Task statement:
Go through the material and copy every line in which "DAUs" appears.

Input data:
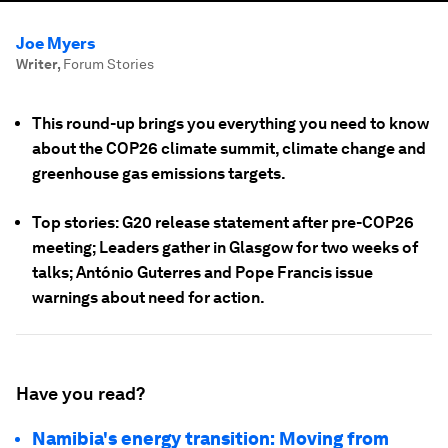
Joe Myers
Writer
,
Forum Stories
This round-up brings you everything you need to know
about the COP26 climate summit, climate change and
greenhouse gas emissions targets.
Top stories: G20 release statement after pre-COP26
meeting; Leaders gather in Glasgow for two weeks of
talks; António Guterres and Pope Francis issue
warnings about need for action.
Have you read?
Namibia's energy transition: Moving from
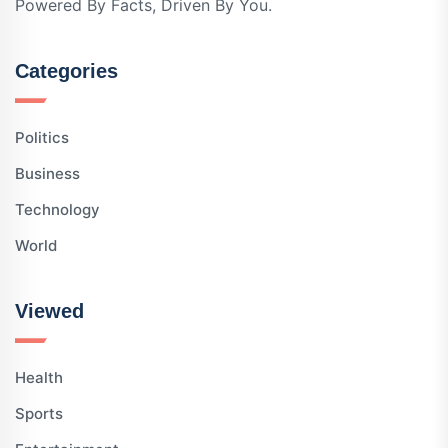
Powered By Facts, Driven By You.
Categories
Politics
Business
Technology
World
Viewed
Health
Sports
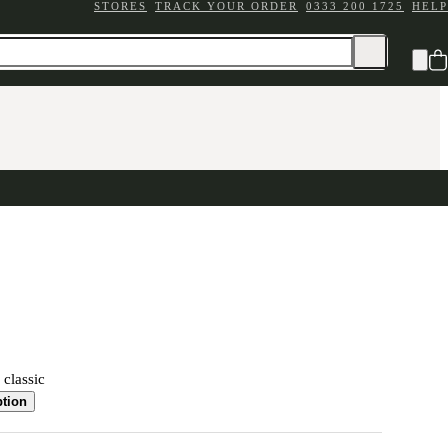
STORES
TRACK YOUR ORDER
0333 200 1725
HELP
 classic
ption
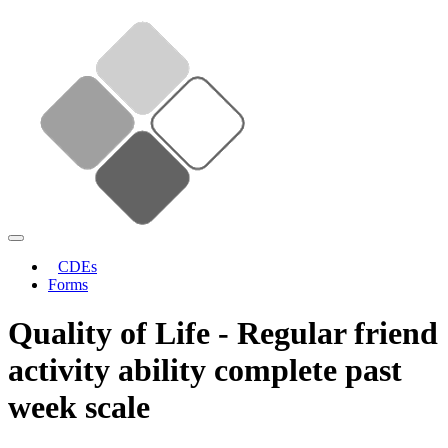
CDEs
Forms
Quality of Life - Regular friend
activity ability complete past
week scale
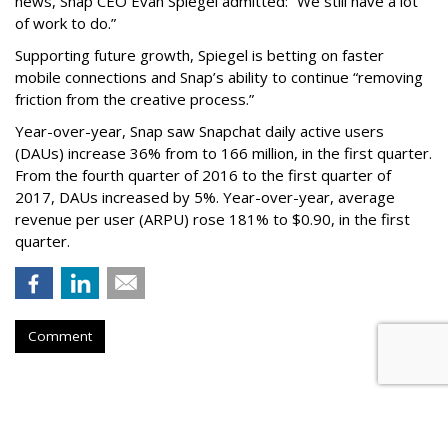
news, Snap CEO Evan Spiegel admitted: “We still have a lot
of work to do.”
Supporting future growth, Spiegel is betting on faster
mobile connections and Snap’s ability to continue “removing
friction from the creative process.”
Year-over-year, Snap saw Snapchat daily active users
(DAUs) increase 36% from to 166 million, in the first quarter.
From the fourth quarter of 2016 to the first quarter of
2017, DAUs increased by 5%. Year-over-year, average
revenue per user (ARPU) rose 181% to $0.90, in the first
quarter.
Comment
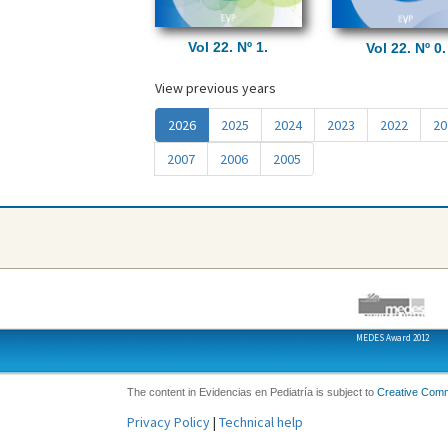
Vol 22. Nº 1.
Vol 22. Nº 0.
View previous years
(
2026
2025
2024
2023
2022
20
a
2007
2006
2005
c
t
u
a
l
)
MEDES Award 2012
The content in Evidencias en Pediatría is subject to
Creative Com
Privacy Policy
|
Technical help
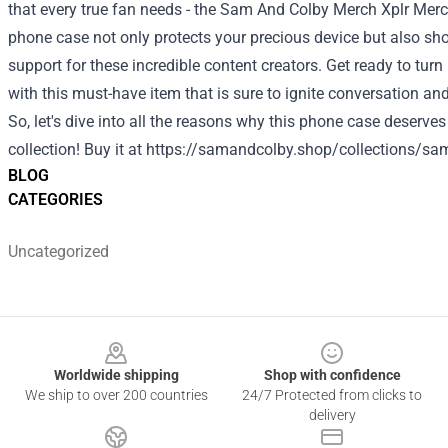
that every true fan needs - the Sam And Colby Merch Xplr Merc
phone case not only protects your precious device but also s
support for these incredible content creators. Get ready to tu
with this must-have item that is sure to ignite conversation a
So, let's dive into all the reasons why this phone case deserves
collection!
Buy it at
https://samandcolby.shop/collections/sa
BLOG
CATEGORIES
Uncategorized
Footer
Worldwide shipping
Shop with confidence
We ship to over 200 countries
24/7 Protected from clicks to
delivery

Answer space:
(DAUs) increase 36% from to 166 million, in the first quarter.
2017, DAUs increased by 5%. Year-over-year, average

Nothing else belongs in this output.